* **DIRECTIONS FOR THIS TASK**
The lines needed are those from the start of the records through the line holding "[Показать/скрыть меню пользователя] (345, 27)", each copied exactly.

* **DATASET RECORDS**
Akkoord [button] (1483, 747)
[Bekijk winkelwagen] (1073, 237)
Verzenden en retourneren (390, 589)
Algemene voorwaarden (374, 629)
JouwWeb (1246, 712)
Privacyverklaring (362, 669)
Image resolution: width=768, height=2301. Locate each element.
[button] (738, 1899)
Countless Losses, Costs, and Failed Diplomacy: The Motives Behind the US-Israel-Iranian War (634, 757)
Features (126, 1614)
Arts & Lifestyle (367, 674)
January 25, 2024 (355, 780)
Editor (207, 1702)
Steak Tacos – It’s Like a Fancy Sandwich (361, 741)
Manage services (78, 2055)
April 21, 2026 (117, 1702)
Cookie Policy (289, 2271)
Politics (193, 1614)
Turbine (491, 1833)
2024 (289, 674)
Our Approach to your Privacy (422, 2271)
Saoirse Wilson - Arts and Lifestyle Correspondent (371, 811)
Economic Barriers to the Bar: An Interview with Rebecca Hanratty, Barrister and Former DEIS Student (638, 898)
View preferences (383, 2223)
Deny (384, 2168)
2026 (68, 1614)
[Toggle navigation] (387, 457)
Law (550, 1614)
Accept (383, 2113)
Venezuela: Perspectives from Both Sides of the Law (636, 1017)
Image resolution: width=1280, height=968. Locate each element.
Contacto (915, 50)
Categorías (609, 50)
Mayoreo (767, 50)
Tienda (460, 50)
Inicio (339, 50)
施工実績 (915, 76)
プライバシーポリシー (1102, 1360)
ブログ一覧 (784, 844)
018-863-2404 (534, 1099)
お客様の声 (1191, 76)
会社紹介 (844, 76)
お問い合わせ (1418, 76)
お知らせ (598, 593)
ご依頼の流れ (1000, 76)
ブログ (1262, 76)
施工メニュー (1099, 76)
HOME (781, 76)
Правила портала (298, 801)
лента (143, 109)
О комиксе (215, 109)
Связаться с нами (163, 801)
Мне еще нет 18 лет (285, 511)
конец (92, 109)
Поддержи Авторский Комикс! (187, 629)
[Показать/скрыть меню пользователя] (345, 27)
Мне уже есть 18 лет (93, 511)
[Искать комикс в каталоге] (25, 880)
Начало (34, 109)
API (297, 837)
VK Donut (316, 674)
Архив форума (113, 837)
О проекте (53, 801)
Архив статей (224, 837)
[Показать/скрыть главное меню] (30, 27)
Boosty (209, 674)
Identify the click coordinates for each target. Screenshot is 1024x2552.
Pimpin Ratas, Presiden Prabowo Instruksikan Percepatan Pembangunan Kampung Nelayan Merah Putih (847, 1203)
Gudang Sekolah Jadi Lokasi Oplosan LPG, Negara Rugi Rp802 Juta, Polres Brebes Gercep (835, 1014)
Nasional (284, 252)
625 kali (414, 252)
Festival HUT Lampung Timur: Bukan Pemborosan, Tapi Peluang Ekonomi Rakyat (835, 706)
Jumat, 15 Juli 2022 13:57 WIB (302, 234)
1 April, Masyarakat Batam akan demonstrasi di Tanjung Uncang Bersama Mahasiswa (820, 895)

* **REPLY**
Akkoord [button] (1483, 747)
[Bekijk winkelwagen] (1073, 237)
Verzenden en retourneren (390, 589)
Algemene voorwaarden (374, 629)
JouwWeb (1246, 712)
Privacyverklaring (362, 669)
Image resolution: width=768, height=2301. Locate each element.
[button] (738, 1899)
Countless Losses, Costs, and Failed Diplomacy: The Motives Behind the US-Israel-Iranian War (634, 757)
Features (126, 1614)
Arts & Lifestyle (367, 674)
January 25, 2024 (355, 780)
Editor (207, 1702)
Steak Tacos – It’s Like a Fancy Sandwich (361, 741)
Manage services (78, 2055)
April 21, 2026 (117, 1702)
Cookie Policy (289, 2271)
Politics (193, 1614)
Turbine (491, 1833)
2024 (289, 674)
Our Approach to your Privacy (422, 2271)
Saoirse Wilson - Arts and Lifestyle Correspondent (371, 811)
Economic Barriers to the Bar: An Interview with Rebecca Hanratty, Barrister and Former DEIS Student (638, 898)
View preferences (383, 2223)
Deny (384, 2168)
2026 (68, 1614)
[Toggle navigation] (387, 457)
Law (550, 1614)
Accept (383, 2113)
Venezuela: Perspectives from Both Sides of the Law (636, 1017)
Image resolution: width=1280, height=968. Locate each element.
Contacto (915, 50)
Categorías (609, 50)
Mayoreo (767, 50)
Tienda (460, 50)
Inicio (339, 50)
施工実績 (915, 76)
プライバシーポリシー (1102, 1360)
ブログ一覧 (784, 844)
018-863-2404 (534, 1099)
お客様の声 (1191, 76)
会社紹介 (844, 76)
お問い合わせ (1418, 76)
お知らせ (598, 593)
ご依頼の流れ (1000, 76)
ブログ (1262, 76)
施工メニュー (1099, 76)
HOME (781, 76)
Правила портала (298, 801)
лента (143, 109)
О комиксе (215, 109)
Связаться с нами (163, 801)
Мне еще нет 18 лет (285, 511)
конец (92, 109)
Поддержи Авторский Комикс! (187, 629)
[Показать/скрыть меню пользователя] (345, 27)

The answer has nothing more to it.